The Phoenix Suns have their best record in four years at 17-10. Not since the last time they made the playoffs and went all the way to the Western Conference Finals did they have a record as much as 7 games over .500.
The offense is smoking along with the three-point shooting - making 41.7% in 10 December games - and the game of basketball analytics is playing out before our eyes. Knowing that points scored at the rim or behind the three-point line are the highest value on the court, the Suns are taking 71% of all their shots from those two areas, good for one of the best ratios in the league. It helps, too, that the Suns are making better than league average in those areas.
As a result, the Suns are scoring at a high rate - 107 points per game since December began - and winning at a high rate, going 8-2 in December and 17-10 overall on the season. Not only are they taking the league's second most three-point attempts (30.7% of all their shots), they lead the league in fast break points at 19 points per game. That's down from 24 per game earlier in the season but still leading the league by a good margin.
That's what you call "maximizing performance".
Not all daisies and sugarplums
But, alas, there are some warning signs signaling these Suns have some growing still to do. On that same NBA stats page linked above, you can see where the Suns are struggling despite their success.
For the season, the Suns are the league's 5th worst in their own second-chance points per game (11.8) but are giving up the second most to the other guys each night (15.1). That's a 3.3 point deficit on the scoreboard after missed shots. That deficit leads directly to the Suns' other major deficiency - a 5.5 points per game deficit in the paint (40.9 vs. 46.4).

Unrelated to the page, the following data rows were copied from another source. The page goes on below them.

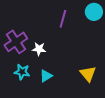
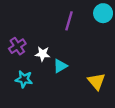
purple cross: (16, 42) -> (17, 46), size x0.7
cyan triangle: (46, 76) -> (60, 66), moved

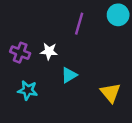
purple cross: (17, 46) -> (20, 53), turned -35
white star: (43, 54) -> (49, 51), moved

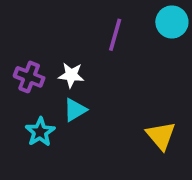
cyan triangle: (69, 75) -> (75, 110), moved
cyan star: (28, 90) -> (40, 132), turned 30

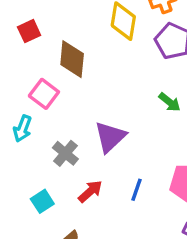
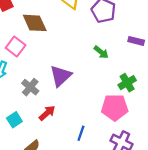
brown diamond: (72, 59) -> (35, 23), turned -30
blue line: (137, 190) -> (81, 133), moved

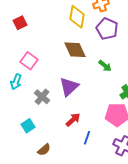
brown diamond: (35, 23) -> (75, 50), moved
red arrow: (47, 113) -> (73, 120), moved

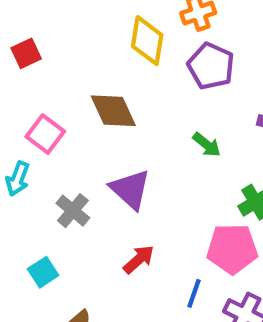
brown diamond: (75, 50) -> (113, 111), moved
purple triangle: (69, 87) -> (130, 189), turned -35
blue line: (87, 138) -> (194, 293), moved

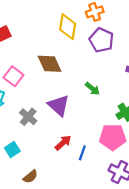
green arrow: (207, 145) -> (92, 89), moved
blue line: (194, 293) -> (82, 153), moved

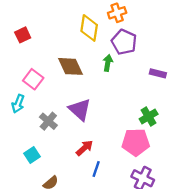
green arrow: (92, 89) -> (108, 63), moved, turned -119
blue line: (82, 153) -> (96, 169), moved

Yet, that's the Suns' game.
The Suns play for the three-point shot more than any other team in the NBA besides Houston, meaning the lineup is weighted toward long-distance shooting more than size. Miles Plumlee is the only big man in the rotation geared more toward defense than offense, while the other bigs in the rotation - Channing Frye, Markieff Morris and Marcus Morris are more offense oriented.
So when the Suns play defense, the other team tries to crash the boards to maximize their possessions as the Suns rain down threes on their heads a few seconds later.
One way to limit the opponent's offensive board crashing is to "run on makes" as often as possible, which puts the fear of the fast-break into the opponents' heads as their own shot is going up - make or miss. If the opponent is fearful of a fast-break regardless of the outcome of the shot, they are less likely to sell out on the boards.
Coach Hornacek has been pushing this theory into the Suns heads all season, but it has yet to sink in consistently. Despite getting a league-high 18.3% of their points on fast breaks, which by definition are completed early in the shot clock, the Suns are still only 12th in total possessions per game across the league.
If the Suns could run on made shots, the pace would quicken across the board and force the opponent to be thinking about transition defense even more than they already do, which would cut down on their efforts at offensive rebounds.
The San Antonio Spurs took a page out of their mid-2000s defense to stop the Suns just last week in Phoenix. The Spurs won by slowing the game down even more than the Suns wanted, limiting the fast break opportunities and scoring as efficiently as possible on their end of the floor. The more shots they made, the less the Suns could run the fast break.
Anyhoo, I'm just pointing out a chink in the armor. As long as the Suns make a high percentage of their threes, the wins will continue to come. But if the Suns stop making so many threes, then the deficit on the boards and in the paint will hurt them. This is where an Alex Len or Emeka Okafor would really help as the backup center, if and when either gets healthy.
I know. I'll say it for you: bah humbug.